Grilled Tuna Pitas with Mango-Avocado Salsa


These filled pita pockets are as flavorful and inviting as they are light and fresh. Ahi tuna is often sold frozen, but if you can find it fresh, go for it. Be careful not to overcook—a few minutes is all it takes to get beautifully (and tenderly) cooked tuna.

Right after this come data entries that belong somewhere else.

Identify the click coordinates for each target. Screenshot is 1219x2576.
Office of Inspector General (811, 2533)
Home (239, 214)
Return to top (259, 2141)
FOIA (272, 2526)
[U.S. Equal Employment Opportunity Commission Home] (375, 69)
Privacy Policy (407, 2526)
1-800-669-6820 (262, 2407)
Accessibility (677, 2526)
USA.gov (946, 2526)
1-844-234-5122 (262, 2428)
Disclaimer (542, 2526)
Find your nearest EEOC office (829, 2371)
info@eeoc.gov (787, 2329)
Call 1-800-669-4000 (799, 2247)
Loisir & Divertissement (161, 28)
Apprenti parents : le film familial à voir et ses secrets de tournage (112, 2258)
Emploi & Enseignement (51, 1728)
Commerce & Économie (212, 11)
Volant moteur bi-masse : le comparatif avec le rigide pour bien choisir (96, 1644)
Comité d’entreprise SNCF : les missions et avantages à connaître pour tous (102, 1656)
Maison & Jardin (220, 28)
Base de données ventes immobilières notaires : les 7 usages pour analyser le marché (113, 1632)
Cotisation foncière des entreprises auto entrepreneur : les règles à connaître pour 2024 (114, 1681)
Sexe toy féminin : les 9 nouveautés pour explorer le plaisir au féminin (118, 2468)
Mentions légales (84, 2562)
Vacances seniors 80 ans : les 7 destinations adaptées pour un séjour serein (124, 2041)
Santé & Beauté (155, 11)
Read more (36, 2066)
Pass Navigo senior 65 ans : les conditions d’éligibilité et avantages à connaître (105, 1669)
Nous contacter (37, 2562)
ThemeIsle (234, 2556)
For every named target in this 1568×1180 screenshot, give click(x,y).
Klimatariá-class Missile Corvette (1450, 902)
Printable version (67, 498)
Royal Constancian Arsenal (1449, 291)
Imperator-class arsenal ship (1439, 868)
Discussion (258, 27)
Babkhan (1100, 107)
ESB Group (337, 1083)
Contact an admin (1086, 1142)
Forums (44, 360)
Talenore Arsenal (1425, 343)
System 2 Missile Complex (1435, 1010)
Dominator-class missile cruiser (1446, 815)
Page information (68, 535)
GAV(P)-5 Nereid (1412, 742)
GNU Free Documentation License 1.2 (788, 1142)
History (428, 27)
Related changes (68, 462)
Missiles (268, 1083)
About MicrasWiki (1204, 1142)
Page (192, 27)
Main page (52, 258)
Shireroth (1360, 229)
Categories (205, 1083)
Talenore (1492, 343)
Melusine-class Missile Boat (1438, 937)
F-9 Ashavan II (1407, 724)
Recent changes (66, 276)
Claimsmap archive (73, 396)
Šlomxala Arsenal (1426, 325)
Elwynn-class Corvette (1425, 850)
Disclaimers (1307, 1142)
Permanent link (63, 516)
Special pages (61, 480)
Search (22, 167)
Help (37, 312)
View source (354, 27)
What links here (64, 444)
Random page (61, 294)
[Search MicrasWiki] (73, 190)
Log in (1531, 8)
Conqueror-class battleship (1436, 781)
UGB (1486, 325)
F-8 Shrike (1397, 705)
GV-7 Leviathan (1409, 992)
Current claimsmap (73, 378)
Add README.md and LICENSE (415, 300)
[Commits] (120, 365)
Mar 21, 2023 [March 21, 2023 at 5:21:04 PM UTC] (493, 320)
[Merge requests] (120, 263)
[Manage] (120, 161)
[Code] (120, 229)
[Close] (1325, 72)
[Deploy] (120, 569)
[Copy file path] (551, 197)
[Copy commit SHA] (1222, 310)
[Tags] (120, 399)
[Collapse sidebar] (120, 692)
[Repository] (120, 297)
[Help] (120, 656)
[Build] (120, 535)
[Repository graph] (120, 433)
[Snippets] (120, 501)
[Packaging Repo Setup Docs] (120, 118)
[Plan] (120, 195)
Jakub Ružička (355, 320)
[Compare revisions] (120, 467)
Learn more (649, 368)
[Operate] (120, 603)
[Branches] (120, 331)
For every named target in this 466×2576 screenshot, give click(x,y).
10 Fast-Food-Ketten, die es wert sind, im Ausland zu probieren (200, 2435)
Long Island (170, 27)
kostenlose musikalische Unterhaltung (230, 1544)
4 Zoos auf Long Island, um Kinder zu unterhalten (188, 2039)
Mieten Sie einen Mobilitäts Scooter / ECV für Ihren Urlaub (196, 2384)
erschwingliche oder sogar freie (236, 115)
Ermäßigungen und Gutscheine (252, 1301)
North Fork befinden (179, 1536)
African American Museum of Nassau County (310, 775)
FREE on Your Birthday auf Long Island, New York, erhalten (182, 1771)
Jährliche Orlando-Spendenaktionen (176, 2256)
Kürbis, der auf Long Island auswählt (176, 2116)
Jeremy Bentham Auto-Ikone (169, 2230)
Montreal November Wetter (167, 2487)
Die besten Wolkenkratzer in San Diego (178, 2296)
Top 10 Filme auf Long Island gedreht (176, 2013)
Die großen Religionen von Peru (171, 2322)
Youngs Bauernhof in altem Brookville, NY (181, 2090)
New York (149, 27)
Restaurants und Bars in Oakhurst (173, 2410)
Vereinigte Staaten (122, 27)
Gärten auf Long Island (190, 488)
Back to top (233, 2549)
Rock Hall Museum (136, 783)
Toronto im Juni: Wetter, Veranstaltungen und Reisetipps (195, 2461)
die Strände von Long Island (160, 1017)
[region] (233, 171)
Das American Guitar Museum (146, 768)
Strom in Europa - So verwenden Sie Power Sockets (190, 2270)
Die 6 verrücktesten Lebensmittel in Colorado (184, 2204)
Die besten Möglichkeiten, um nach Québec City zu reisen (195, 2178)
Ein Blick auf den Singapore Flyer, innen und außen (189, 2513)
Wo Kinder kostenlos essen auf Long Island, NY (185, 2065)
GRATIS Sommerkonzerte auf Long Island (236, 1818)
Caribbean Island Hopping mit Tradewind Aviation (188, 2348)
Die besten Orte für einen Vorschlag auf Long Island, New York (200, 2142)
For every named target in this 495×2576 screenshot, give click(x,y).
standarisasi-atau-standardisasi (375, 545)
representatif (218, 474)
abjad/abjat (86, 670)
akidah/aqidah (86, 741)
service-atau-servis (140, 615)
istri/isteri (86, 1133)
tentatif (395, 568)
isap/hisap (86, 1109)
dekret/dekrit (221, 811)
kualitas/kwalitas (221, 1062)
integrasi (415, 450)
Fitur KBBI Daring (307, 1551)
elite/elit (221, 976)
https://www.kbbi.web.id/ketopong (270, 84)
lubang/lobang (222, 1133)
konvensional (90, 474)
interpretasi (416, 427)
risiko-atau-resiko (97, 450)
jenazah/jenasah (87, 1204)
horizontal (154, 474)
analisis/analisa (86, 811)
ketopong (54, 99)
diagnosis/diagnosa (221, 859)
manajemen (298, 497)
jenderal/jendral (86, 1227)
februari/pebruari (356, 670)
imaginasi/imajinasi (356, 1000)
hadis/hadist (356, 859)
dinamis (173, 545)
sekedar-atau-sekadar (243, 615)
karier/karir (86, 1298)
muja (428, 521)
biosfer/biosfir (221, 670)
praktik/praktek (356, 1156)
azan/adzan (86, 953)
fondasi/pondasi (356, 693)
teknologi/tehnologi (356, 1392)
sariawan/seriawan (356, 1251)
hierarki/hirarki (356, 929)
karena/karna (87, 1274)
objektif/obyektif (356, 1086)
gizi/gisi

And speaking of fresh: this salsa is there. Fruit, vegetables, a splash of lime—it’s everything to feel good about.


Serves 4

Ingredients

For the Salsa
  • 2 radishes, thinly sliced
  • 1 firm-ripe mango, peeled, pitted, and small-diced
  • 1 scallion, thinly sliced
  • 2 tbsp chopped cilantro
  • 4 tsp fresh lime juice, divided
  • sea salt
  • freshly ground black pepper
  • 1 small, firm-ripe avocado

Salsa Ingredients
For the Pitas
  • 1/4 cup olive oil, plus more for brushing grill pan
  • 1 red Thai chile, finely chopped
  • 1 garlic clove, finely chopped
  • 1 12-oz ahi tuna steak, 1-inch thick (or 2 6-oz steaks)
  • sea salt
  • freshly ground black pepper
  • 4 6-inch pita pocket halves
  • shredded lettuce, for serving

Preparation

For the Salsa
  1. Place the radishes, mango, scallion, cilantro, and 2 teaspoons lime juice in a medium bowl and season with salt and pepper. Let stand 30 minutes.
  2. Just before serving, peel the avocado and remove the pit. Coarsely chop and stir into the radish mixture along with the remaining 2 teaspoons of lime juice. Re-season with salt and pepper, if desired.

Radish Mixture
Mango-Avocado Salsa
For the Pitas
  1. Combine 1/4 cup olive oil, Thai chile, and garlic clove in a small saucepan. Bring to a simmer, reduce the heat to low, cover, and cook 3 minutes. Remove from the heat and let stand 20 minutes. Transfer to a small bowl
  2. Heat a grill pan over medium-high heat and brush with olive oil. Season the tuna with salt and pepper and grill until lightly charred on the bottom, about 4 minutes.
  3. Turn and sear 3-4 minutes longer, until lightly charred on the other side and pinkish red in the middle for medium doneness. 
  4. Transfer to a cutting board and let rest 3 minutes. Use a fork or your fingers to pull into bite-sized chunks.

Oil, Chile, and Garlic 
Cooked Oil, Chile, and Garlic
Seasoned Tuna Steak 
Tuna Beginning to Sear
After Turning
Coarsely Shred the Tuna
To serve, place shredded lettuce in the bottoms of the pita halves. Fill with tuna and top with salsa. Drizzle each lightly with chile-garlic oil, passing additional at the table.